Stored data entries:
-- Opening Marker --

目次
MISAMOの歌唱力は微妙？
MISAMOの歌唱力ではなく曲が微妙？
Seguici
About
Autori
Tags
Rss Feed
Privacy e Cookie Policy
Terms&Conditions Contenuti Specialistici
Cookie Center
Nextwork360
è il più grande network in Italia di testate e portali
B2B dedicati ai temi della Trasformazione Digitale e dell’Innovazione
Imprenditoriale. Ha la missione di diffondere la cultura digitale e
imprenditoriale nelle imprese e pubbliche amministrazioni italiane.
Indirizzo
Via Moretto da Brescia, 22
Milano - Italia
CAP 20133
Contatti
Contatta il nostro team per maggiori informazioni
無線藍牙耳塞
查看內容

-- Closing Marker --
-- Opening Marker --

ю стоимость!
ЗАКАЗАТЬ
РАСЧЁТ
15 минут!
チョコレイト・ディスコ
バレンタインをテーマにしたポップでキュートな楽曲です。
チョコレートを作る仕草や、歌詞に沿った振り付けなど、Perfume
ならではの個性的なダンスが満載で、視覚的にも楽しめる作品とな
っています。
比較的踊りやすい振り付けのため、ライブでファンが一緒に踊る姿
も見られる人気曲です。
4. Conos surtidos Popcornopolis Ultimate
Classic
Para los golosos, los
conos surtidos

-- Closing Marker --

TASK DETAILS:
Copy every line above that holds the word "surtidos".

TASK SOLUTION:
4. Conos surtidos Popcornopolis Ultimate
conos surtidos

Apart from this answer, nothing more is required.